Riuscì a seppellire sua moglie, sua madre e uno dei suoi figli. Il resto è ancora sotto le macerie.

“Sono tre anni che provo a recuperare i miei figli, ma queste sono enormi lastre di cemento. Non c’è modo di farlo, nemmeno con un escavatore. Ciò richiede attrezzature pesanti”, ha detto Abu Mohammed. “Come posso farlo da solo?”

Ha detto di aver chiamato più volte le squadre della protezione civile, ma nessuno è venuto ad aiutarlo.

Due dei suoi figli sopravvissuti si trovano al Cairo, nel vicino Egitto, e ricevono cure mediche da soli, senza genitori.

Quasi nessun cambiamento

Il cessate il fuoco avrebbe dovuto consentire l’ingresso di macchinari pesanti a Gaza per avviare gli sforzi di recupero e riunire le famiglie. Mesi dopo, ciò non è accaduto.

“Niente è entrato a Gaza tranne l’equipaggiamento limitato portato ai comitati egiziani e alla squadra della Mezzaluna Rossa per recuperare i prigionieri israeliani”, ha detto ad Al Jazeera Mahmoud Basal, portavoce della difesa civile di Gaza.

“Una volta recuperati quei corpi, il fascicolo è stato chiuso.”

In tutta Gaza, migliaia rimangono sepolti. In un solo condominio a Bureij, almeno 50 corpi sono ancora intrappolati sotto le macerie, intatti dall’ottobre 2023.

A sei mesi dall’inizio del cessate il fuoco, le condizioni sul campo sono appena cambiate. Le famiglie continuano ad aspettare poiché i corpi non sono ancora stati recuperati; nel frattempo, gli attacchi israeliani continuano.

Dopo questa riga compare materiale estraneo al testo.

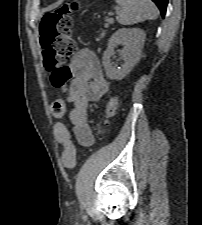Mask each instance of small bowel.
<instances>
[{
  "instance_id": "1",
  "label": "small bowel",
  "mask_w": 202,
  "mask_h": 225,
  "mask_svg": "<svg viewBox=\"0 0 202 225\" xmlns=\"http://www.w3.org/2000/svg\"><path fill=\"white\" fill-rule=\"evenodd\" d=\"M70 69V80L60 90L72 104L69 118L74 137L82 146L89 147L94 143V135L88 122V105L103 97L109 86L103 76L99 58L88 48L80 49L74 55ZM54 131L58 142L65 146L64 135L71 138L68 129L56 124Z\"/></svg>"
}]
</instances>
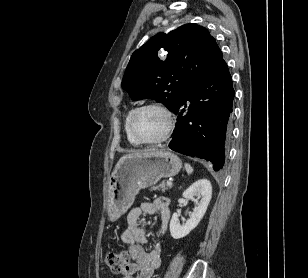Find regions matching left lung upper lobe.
Instances as JSON below:
<instances>
[{"mask_svg":"<svg viewBox=\"0 0 308 278\" xmlns=\"http://www.w3.org/2000/svg\"><path fill=\"white\" fill-rule=\"evenodd\" d=\"M222 56L206 28L185 24L168 34H156L136 50L122 87L133 100L155 99L174 111L190 87Z\"/></svg>","mask_w":308,"mask_h":278,"instance_id":"left-lung-upper-lobe-1","label":"left lung upper lobe"}]
</instances>
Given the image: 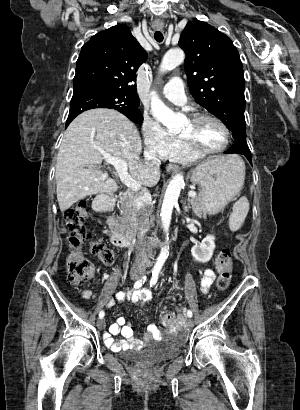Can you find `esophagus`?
Returning a JSON list of instances; mask_svg holds the SVG:
<instances>
[{"label":"esophagus","mask_w":300,"mask_h":410,"mask_svg":"<svg viewBox=\"0 0 300 410\" xmlns=\"http://www.w3.org/2000/svg\"><path fill=\"white\" fill-rule=\"evenodd\" d=\"M156 28H157L158 30H160V29H162V26H157ZM166 170H167L168 172L175 171V170H176V166L173 165V164H168V165L166 166Z\"/></svg>","instance_id":"esophagus-1"}]
</instances>
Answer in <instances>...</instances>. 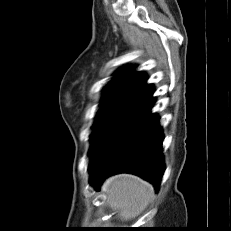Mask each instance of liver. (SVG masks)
<instances>
[{"label": "liver", "mask_w": 231, "mask_h": 231, "mask_svg": "<svg viewBox=\"0 0 231 231\" xmlns=\"http://www.w3.org/2000/svg\"><path fill=\"white\" fill-rule=\"evenodd\" d=\"M107 204L118 213L121 221L139 216L154 196L151 184L130 174H119L108 178L103 186Z\"/></svg>", "instance_id": "liver-1"}]
</instances>
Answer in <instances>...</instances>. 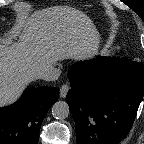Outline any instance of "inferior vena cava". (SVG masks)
<instances>
[{"label":"inferior vena cava","mask_w":144,"mask_h":144,"mask_svg":"<svg viewBox=\"0 0 144 144\" xmlns=\"http://www.w3.org/2000/svg\"><path fill=\"white\" fill-rule=\"evenodd\" d=\"M60 76V70L56 67H48L41 74V78L45 81H55Z\"/></svg>","instance_id":"602c4592"}]
</instances>
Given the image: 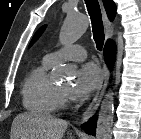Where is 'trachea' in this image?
Segmentation results:
<instances>
[{"instance_id":"trachea-1","label":"trachea","mask_w":141,"mask_h":139,"mask_svg":"<svg viewBox=\"0 0 141 139\" xmlns=\"http://www.w3.org/2000/svg\"><path fill=\"white\" fill-rule=\"evenodd\" d=\"M88 13L92 21L93 39L96 43L97 49L102 50L105 35L102 22V14L98 0H84Z\"/></svg>"}]
</instances>
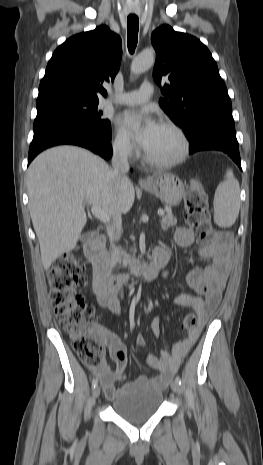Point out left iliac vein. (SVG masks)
<instances>
[{
	"mask_svg": "<svg viewBox=\"0 0 263 465\" xmlns=\"http://www.w3.org/2000/svg\"><path fill=\"white\" fill-rule=\"evenodd\" d=\"M171 389L175 393L179 392V383L176 380L171 382Z\"/></svg>",
	"mask_w": 263,
	"mask_h": 465,
	"instance_id": "1",
	"label": "left iliac vein"
}]
</instances>
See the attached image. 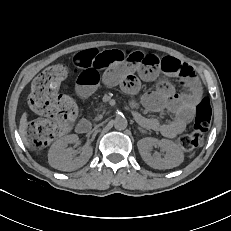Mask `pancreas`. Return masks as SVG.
<instances>
[{"label":"pancreas","instance_id":"cf45deb5","mask_svg":"<svg viewBox=\"0 0 231 231\" xmlns=\"http://www.w3.org/2000/svg\"><path fill=\"white\" fill-rule=\"evenodd\" d=\"M103 117L102 114L98 115L97 119H101Z\"/></svg>","mask_w":231,"mask_h":231}]
</instances>
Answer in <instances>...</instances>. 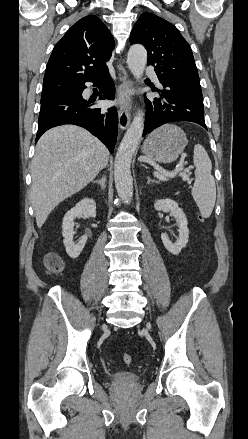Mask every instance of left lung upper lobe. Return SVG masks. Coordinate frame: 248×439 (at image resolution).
<instances>
[{"instance_id":"5c2ea615","label":"left lung upper lobe","mask_w":248,"mask_h":439,"mask_svg":"<svg viewBox=\"0 0 248 439\" xmlns=\"http://www.w3.org/2000/svg\"><path fill=\"white\" fill-rule=\"evenodd\" d=\"M130 43L146 48L148 65L154 66L160 81L201 92L191 47L173 24L143 13L133 27Z\"/></svg>"}]
</instances>
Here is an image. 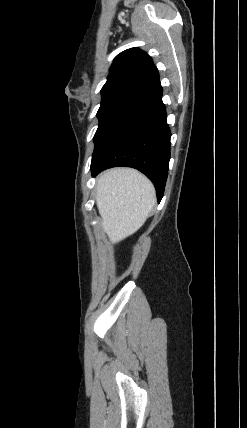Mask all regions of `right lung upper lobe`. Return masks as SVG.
I'll use <instances>...</instances> for the list:
<instances>
[{
  "label": "right lung upper lobe",
  "mask_w": 247,
  "mask_h": 428,
  "mask_svg": "<svg viewBox=\"0 0 247 428\" xmlns=\"http://www.w3.org/2000/svg\"><path fill=\"white\" fill-rule=\"evenodd\" d=\"M157 82L158 70L150 56L139 48H131L115 58L101 93L124 90L141 94Z\"/></svg>",
  "instance_id": "cb5924a9"
}]
</instances>
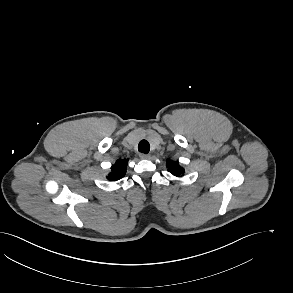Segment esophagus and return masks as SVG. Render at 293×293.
Returning a JSON list of instances; mask_svg holds the SVG:
<instances>
[{
    "label": "esophagus",
    "instance_id": "obj_1",
    "mask_svg": "<svg viewBox=\"0 0 293 293\" xmlns=\"http://www.w3.org/2000/svg\"><path fill=\"white\" fill-rule=\"evenodd\" d=\"M139 157H140L141 159H149V158H150V155H149V154L140 153V154H139Z\"/></svg>",
    "mask_w": 293,
    "mask_h": 293
}]
</instances>
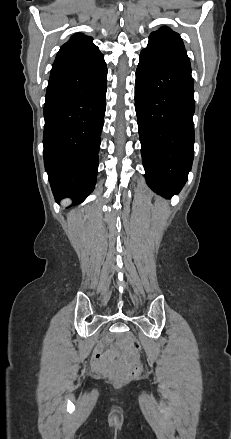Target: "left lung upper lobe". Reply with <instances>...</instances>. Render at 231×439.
I'll list each match as a JSON object with an SVG mask.
<instances>
[{"label":"left lung upper lobe","instance_id":"5c2ea615","mask_svg":"<svg viewBox=\"0 0 231 439\" xmlns=\"http://www.w3.org/2000/svg\"><path fill=\"white\" fill-rule=\"evenodd\" d=\"M145 49L160 55L190 61L180 35L168 27L152 32Z\"/></svg>","mask_w":231,"mask_h":439}]
</instances>
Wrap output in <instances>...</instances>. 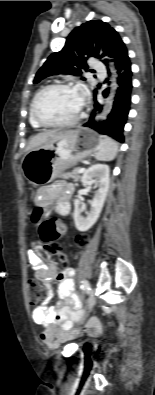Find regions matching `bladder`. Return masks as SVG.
Masks as SVG:
<instances>
[{
	"mask_svg": "<svg viewBox=\"0 0 155 395\" xmlns=\"http://www.w3.org/2000/svg\"><path fill=\"white\" fill-rule=\"evenodd\" d=\"M81 345L84 347H89L91 345V342L86 340V341L82 342Z\"/></svg>",
	"mask_w": 155,
	"mask_h": 395,
	"instance_id": "31cf9c89",
	"label": "bladder"
}]
</instances>
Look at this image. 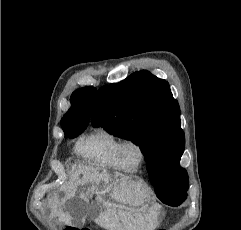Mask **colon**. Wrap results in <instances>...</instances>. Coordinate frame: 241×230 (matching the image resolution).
<instances>
[{
    "instance_id": "obj_1",
    "label": "colon",
    "mask_w": 241,
    "mask_h": 230,
    "mask_svg": "<svg viewBox=\"0 0 241 230\" xmlns=\"http://www.w3.org/2000/svg\"><path fill=\"white\" fill-rule=\"evenodd\" d=\"M65 230H78V229L72 228V227H67V228H65ZM81 230H92V229H90V228H82Z\"/></svg>"
}]
</instances>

Giovedì, le forze israeliane hanno sparato e ucciso una giovane studentessa mentre frequentava una lezione in una tenda a Beit Lahiya, nel nord di Gaza, secondo funzionari sanitari e educativi.

Nonostante il cessate il fuoco, Israele occupa ancora più della metà della Striscia di Gaza. Ha raso al suolo la maggior parte degli edifici in queste aree e costretto i residenti ad andarsene.

Da quando è entrato in vigore il cessate il fuoco, almeno 738 persone sono state uccise e 2.036 ferite. Le autorità hanno recuperato 759 corpi dalle macerie.

Il genocidio di Israele a Gaza ha ucciso più di 72.317 palestinesi e ne ha feriti almeno altri 172.158.